[Laser] Lunar downlink
TWOSIG at aol.com
TWOSIG at aol.com
Tue Feb 21 19:30:39 EST 2006
In a message dated 2/20/2006 11:23:37 PM Central Standard Time,
glennt at charter.net writes:
Uhhh... as I recall, the official bounce project used a laser of at
least a few watts and on the receiving end, a Newtonian telescope
with a one hundred fifty (150) inch (!!!) mirror. It took several trys...
73 de Glenn wb6w
I do not remember the number of joules per pulse used by the laser lunar
range experiment, or how that translates to watts in the very short pulse. The
mirror used at the obseratory in west Texas (my native state) started at one
meter ( about 40 inches ) and later used a half meter. As I recall the pulse
expanded to about two kilometers at the Moon on a target less than a half
square meter area and reflected back to a beam about 18 kilometes diameter, into
the same telescope. Most of the return pulses counted as single photons,
but there were plenty of repeated pulses to get a statistical measurement of
the flight time that translates to less than two inch error.

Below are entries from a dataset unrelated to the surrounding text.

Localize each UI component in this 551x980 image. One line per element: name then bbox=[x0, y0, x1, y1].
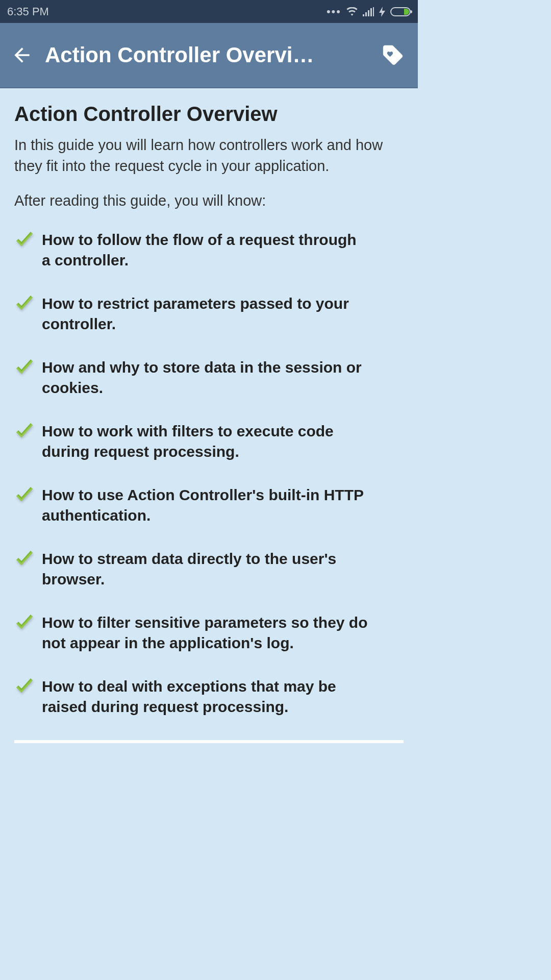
bullet-text: How to restrict parameters passed to you… bbox=[42, 293, 368, 335]
list-item: How to work with filters to execute code… bbox=[14, 421, 404, 462]
check-icon bbox=[14, 422, 35, 443]
learning-objectives-list: How to follow the flow of a request thro… bbox=[14, 230, 404, 718]
app-bar-title: Action Controller Overvi… bbox=[45, 43, 371, 67]
check-icon bbox=[14, 231, 35, 251]
intro-paragraph: In this guide you will learn how control… bbox=[14, 135, 404, 176]
wifi-icon bbox=[346, 7, 358, 16]
page-title: Action Controller Overview bbox=[14, 103, 404, 126]
status-time: 6:35 PM bbox=[7, 5, 49, 18]
bullet-text: How to use Action Controller's built-in … bbox=[42, 485, 368, 526]
list-item: How to restrict parameters passed to you… bbox=[14, 293, 404, 335]
check-icon bbox=[14, 295, 35, 315]
back-button[interactable] bbox=[9, 42, 35, 68]
list-item: How to use Action Controller's built-in … bbox=[14, 485, 404, 526]
list-item: How to stream data directly to the user'… bbox=[14, 549, 404, 590]
check-icon bbox=[14, 614, 35, 634]
app-bar: Action Controller Overvi… bbox=[0, 23, 418, 88]
lead-in-text: After reading this guide, you will know: bbox=[14, 190, 404, 211]
bullet-text: How and why to store data in the session… bbox=[42, 357, 368, 399]
list-item: How to filter sensitive parameters so th… bbox=[14, 612, 404, 654]
tag-button[interactable] bbox=[381, 41, 409, 69]
list-item: How and why to store data in the session… bbox=[14, 357, 404, 399]
tag-heart-icon bbox=[381, 43, 405, 67]
bullet-text: How to deal with exceptions that may be … bbox=[42, 676, 368, 718]
signal-icon bbox=[363, 7, 374, 16]
check-icon bbox=[14, 486, 35, 506]
content-area[interactable]: Action Controller Overview In this guide… bbox=[0, 88, 418, 743]
status-bar: 6:35 PM ••• bbox=[0, 0, 418, 23]
chapters-section[interactable]: Chapters bbox=[14, 740, 404, 743]
bullet-text: How to stream data directly to the user'… bbox=[42, 549, 368, 590]
check-icon bbox=[14, 550, 35, 570]
bullet-text: How to filter sensitive parameters so th… bbox=[42, 612, 368, 654]
status-indicators: ••• bbox=[327, 5, 411, 18]
check-icon bbox=[14, 677, 35, 698]
charging-icon bbox=[379, 7, 385, 17]
back-arrow-icon bbox=[11, 44, 33, 66]
more-icon: ••• bbox=[327, 5, 341, 18]
battery-icon bbox=[390, 7, 411, 16]
list-item: How to deal with exceptions that may be … bbox=[14, 676, 404, 718]
check-icon bbox=[14, 358, 35, 379]
bullet-text: How to work with filters to execute code… bbox=[42, 421, 368, 462]
list-item: How to follow the flow of a request thro… bbox=[14, 230, 404, 271]
bullet-text: How to follow the flow of a request thro… bbox=[42, 230, 368, 271]
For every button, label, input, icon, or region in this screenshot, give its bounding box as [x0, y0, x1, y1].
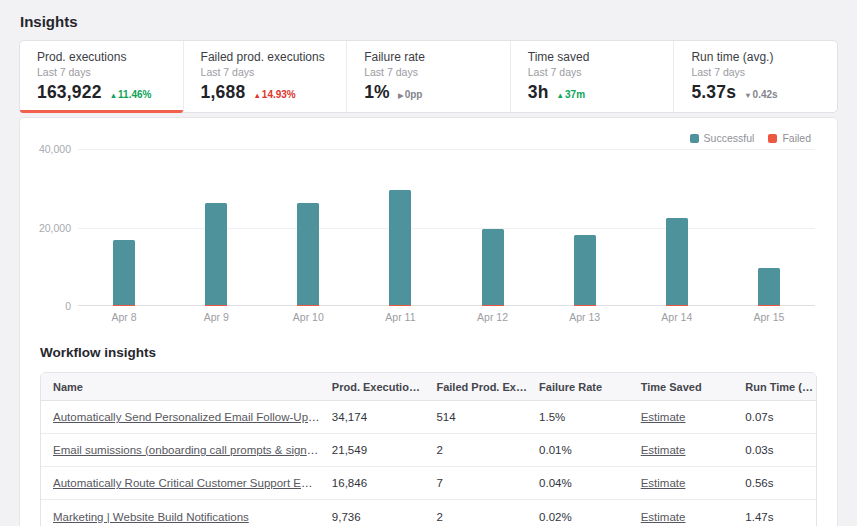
time-saved-estimate-link[interactable]: Estimate: [641, 511, 686, 523]
y-tick-label: 20,000: [39, 222, 71, 234]
legend-label: Successful: [704, 132, 755, 144]
stat-delta: ▶0pp: [398, 89, 423, 100]
stat-delta: ▲37m: [557, 89, 585, 100]
x-axis-labels: Apr 8 Apr 9 Apr 10 Apr 11 Apr 12 Apr 13 …: [78, 311, 815, 323]
x-tick-label: Apr 8: [78, 311, 170, 323]
workflow-name-link[interactable]: Automatically Send Personalized Email Fo…: [53, 411, 320, 423]
time-saved-estimate-link[interactable]: Estimate: [641, 444, 686, 456]
x-tick-label: Apr 9: [170, 311, 262, 323]
prod-executions-value: 21,549: [320, 444, 425, 456]
table-row: Automatically Route Critical Customer Su…: [41, 467, 816, 500]
bar-apr-10: [262, 149, 354, 306]
stat-value: 5.37s: [691, 82, 736, 103]
x-tick-label: Apr 12: [447, 311, 539, 323]
executions-bar-chart: 40,000 20,000 0: [78, 149, 815, 306]
bar-apr-15: [723, 149, 815, 306]
x-tick-label: Apr 13: [539, 311, 631, 323]
legend-item-failed[interactable]: Failed: [768, 132, 811, 144]
x-tick-label: Apr 11: [354, 311, 446, 323]
column-header-run-time-avg[interactable]: Run Time (Avg.): [733, 381, 816, 393]
failure-rate-value: 0.04%: [527, 477, 629, 489]
workflow-insights-table: Name Prod. Executions↓ Failed Prod. Exec…: [40, 372, 817, 526]
run-time-value: 0.03s: [733, 444, 816, 456]
stat-period: Last 7 days: [528, 65, 674, 79]
stat-cards-bar: Prod. executions Last 7 days 163,922 ▲11…: [19, 40, 838, 113]
bar-series: [78, 149, 815, 306]
stat-period: Last 7 days: [201, 65, 347, 79]
successful-swatch-icon: [690, 134, 699, 143]
y-tick-label: 0: [65, 300, 71, 312]
bar-apr-13: [539, 149, 631, 306]
trend-up-icon: ▲: [253, 91, 260, 100]
legend-item-successful[interactable]: Successful: [690, 132, 755, 144]
failed-executions-value: 2: [424, 444, 527, 456]
time-saved-estimate-link[interactable]: Estimate: [641, 411, 686, 423]
y-tick-label: 40,000: [39, 143, 71, 155]
table-row: Email sumissions (onboarding call prompt…: [41, 434, 816, 467]
stat-label: Time saved: [528, 50, 674, 65]
table-row: Automatically Send Personalized Email Fo…: [41, 401, 816, 434]
bar-apr-9: [170, 149, 262, 306]
stat-card-failed-prod-executions[interactable]: Failed prod. executions Last 7 days 1,68…: [183, 41, 347, 112]
prod-executions-value: 9,736: [320, 511, 425, 523]
x-tick-label: Apr 15: [723, 311, 815, 323]
insights-main-panel: Successful Failed 40,000 20,000 0: [19, 117, 838, 526]
stat-delta: ▲14.93%: [253, 89, 295, 100]
stat-value: 1,688: [201, 82, 246, 103]
stat-card-failure-rate[interactable]: Failure rate Last 7 days 1% ▶0pp: [346, 41, 510, 112]
bar-apr-14: [631, 149, 723, 306]
stat-period: Last 7 days: [691, 65, 837, 79]
x-tick-label: Apr 14: [631, 311, 723, 323]
stat-card-prod-executions[interactable]: Prod. executions Last 7 days 163,922 ▲11…: [20, 41, 183, 112]
failed-swatch-icon: [768, 134, 777, 143]
bar-apr-11: [354, 149, 446, 306]
bar-apr-8: [78, 149, 170, 306]
workflow-name-link[interactable]: Email sumissions (onboarding call prompt…: [53, 444, 320, 456]
failed-executions-value: 7: [424, 477, 527, 489]
run-time-value: 0.07s: [733, 411, 816, 423]
stat-delta: ▼0.42s: [744, 89, 777, 100]
prod-executions-value: 16,846: [320, 477, 425, 489]
bar-apr-12: [447, 149, 539, 306]
stat-delta: ▲11.46%: [110, 89, 152, 100]
failure-rate-value: 1.5%: [527, 411, 629, 423]
prod-executions-value: 34,174: [320, 411, 425, 423]
failure-rate-value: 0.02%: [527, 511, 629, 523]
column-header-prod-executions[interactable]: Prod. Executions↓: [320, 381, 425, 393]
stat-card-run-time-avg[interactable]: Run time (avg.) Last 7 days 5.37s ▼0.42s: [673, 41, 837, 112]
time-saved-estimate-link[interactable]: Estimate: [641, 477, 686, 489]
column-header-failure-rate[interactable]: Failure Rate: [527, 381, 629, 393]
trend-flat-icon: ▶: [398, 91, 404, 100]
stat-label: Failed prod. executions: [201, 50, 347, 65]
failed-executions-value: 514: [424, 411, 527, 423]
trend-up-icon: ▲: [557, 91, 564, 100]
x-tick-label: Apr 10: [262, 311, 354, 323]
stat-value: 3h: [528, 82, 549, 103]
workflow-insights-heading: Workflow insights: [40, 345, 837, 360]
stat-period: Last 7 days: [364, 65, 510, 79]
stat-period: Last 7 days: [37, 65, 183, 79]
trend-down-icon: ▼: [744, 91, 751, 100]
table-row: Marketing | Website Build Notifications …: [41, 500, 816, 526]
table-header-row: Name Prod. Executions↓ Failed Prod. Exec…: [41, 373, 816, 401]
stat-label: Failure rate: [364, 50, 510, 65]
workflow-name-link[interactable]: Marketing | Website Build Notifications: [53, 511, 249, 523]
stat-value: 163,922: [37, 82, 102, 103]
stat-label: Prod. executions: [37, 50, 183, 65]
failure-rate-value: 0.01%: [527, 444, 629, 456]
workflow-name-link[interactable]: Automatically Route Critical Customer Su…: [53, 477, 320, 489]
selected-card-indicator: [20, 110, 183, 113]
insights-page: Insights Prod. executions Last 7 days 16…: [0, 0, 857, 526]
page-title: Insights: [0, 0, 857, 40]
column-header-name[interactable]: Name: [41, 381, 320, 393]
stat-label: Run time (avg.): [691, 50, 837, 65]
stat-card-time-saved[interactable]: Time saved Last 7 days 3h ▲37m: [510, 41, 674, 112]
column-header-time-saved[interactable]: Time Saved: [629, 381, 734, 393]
chart-legend: Successful Failed: [20, 118, 837, 144]
run-time-value: 0.56s: [733, 477, 816, 489]
stat-value: 1%: [364, 82, 390, 103]
trend-up-icon: ▲: [110, 91, 117, 100]
failed-executions-value: 2: [424, 511, 527, 523]
column-header-failed-prod-executions[interactable]: Failed Prod. Executions: [424, 381, 527, 393]
run-time-value: 1.47s: [733, 511, 816, 523]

Several
reflectors there. I beleive the experiment is still going.
I think you may be thinking of the story that the first attempt, to find the
reflector left by Apollo XI was agravatingly un-successful. That is, until
someone realized that they had been using the latitude and longitude of the
observatory office which was some 100 meters from the telescope. When that
correction was made to the calculations for pointing the telescope, the next
pulse was detected. I do not remember which observatory or telescope was being
used, but it did seem that bigger than one meter. It may have used a
brighter laser than the Texas instrument.